A CONVICTED paedophile who had sex with an underage girl he met on Facebook is today back behind bars.
Wayne Fowdy (pictured) was jailed in 2006 for attacking a 13-year-old girl, and told to sign the sex offenders’ register for 10 years.
But last October he became “friends” with a teenage girl on the social networking site, and within days had met and had sex with her.
Under the terms of the register, Fowdy should not have had any unsupervised contact with young girls.
At Newcastle Crown Court yesterday Judge James Goss jailed the 31-year-old, of Farringdon, Sunderland, who admitted sexual activity with a child, for two years.
A transcript of the messages between Fowdy and his latest victim ran to more than 100 pages.
The judge told Fowdy: “Although I have seen from the exchange of messages over Facebook she was keen to commence a relationship with you and expressed affection for you, you knew she was 15 and you were breaching the requirements of your sex offender registration, which were imposed as a result of your earlier offence of sexual assault on a 13-year-old in 2006.
“Clearly this previous offence and the breach of registration requirements significantly aggravates the circumstances of this offence.”
Prosecutors accept the girl initially told Fowdy she was 16, but confessed her true age before they met.
As part of his sentence Fowdy must sign the sex offenders’ register for a further 10 years, has been banned from working with children for life, and must abide by an indefinite Sexual Offences Prevention Order which restricts his use of the internet.

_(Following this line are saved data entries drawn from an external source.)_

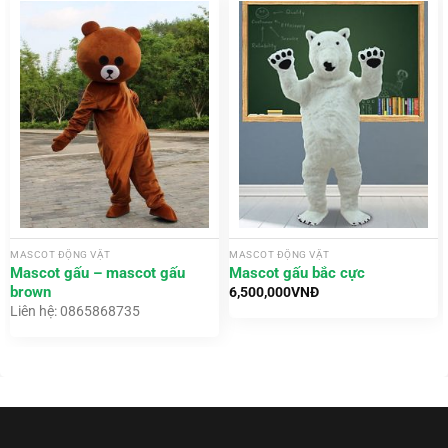
MASCOT ĐỘNG VẬT
MASCOT ĐỘNG VẬT
Mascot gấu – mascot gấu
Mascot gấu bắc cực
brown
6,500,000
VNĐ
Liên hệ: 0865868735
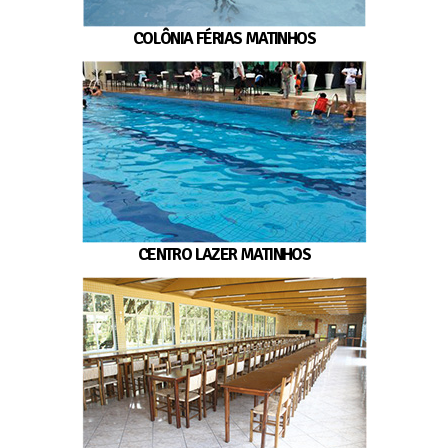
COLÔNIA FÉRIAS MATINHOS
CENTRO LAZER MATINHOS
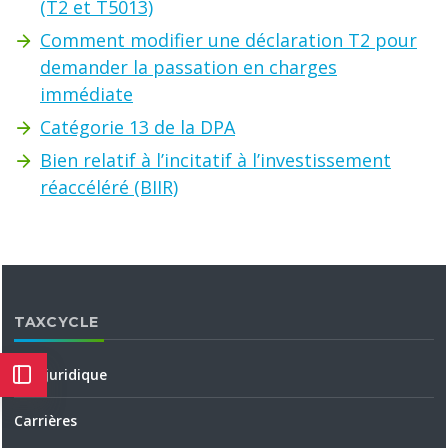
(T2 et T5013)
Comment modifier une déclaration T2 pour
demander la passation en charges
immédiate
Catégorie 13 de la DPA
Bien relatif à l’incitatif à l’investissement
réaccéléré (BIIR)
TAXCYCLE
Avis juridique
Carrières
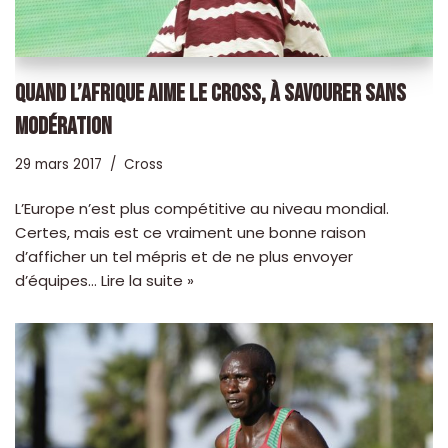
QUAND L’AFRIQUE AIME LE CROSS, À SAVOURER SANS
MODÉRATION
29 mars 2017
Cross
L’Europe n’est plus compétitive au niveau mondial.
Certes, mais est ce vraiment une bonne raison
d’afficher un tel mépris et de ne plus envoyer
d’équipes…
Lire la suite »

The judge told Fowdy: “I’m satisfied in your case it is necessary to make a Sexual Offences Prevention Order, for the purpose of protecting girls from sexual harm from you.”
Andrew Finlay, defending, told the court Fowdy had kept out of trouble since his release from the nine-month sentence.

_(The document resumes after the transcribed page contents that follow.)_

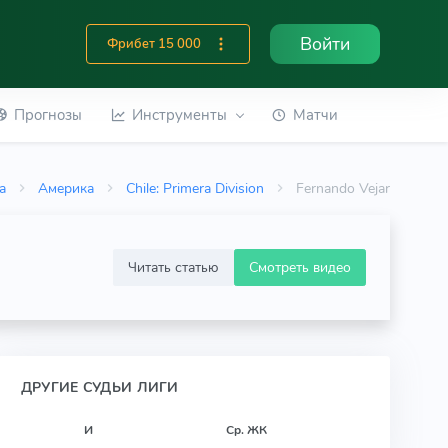
Войти
Фрибет 15 000
Прогнозы
Инструменты
Матчи
а
Америка
Chile: Primera Division
Fernando Vejar
Читать статью
Смотреть видео
ДРУГИЕ СУДЬИ ЛИГИ
И
Ср. ЖК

Mr Finlay said: “He is not a dangerous offender.
“He had taken some steps to turn his life around, and was not really presenting any risk until this particular set of circumstances arose.
“Social isolation arose out of his previous conviction.
“He found one way he could socialise was over Facebook and it was that way he came across the complainant.
“She contacted him and asked to be friends.”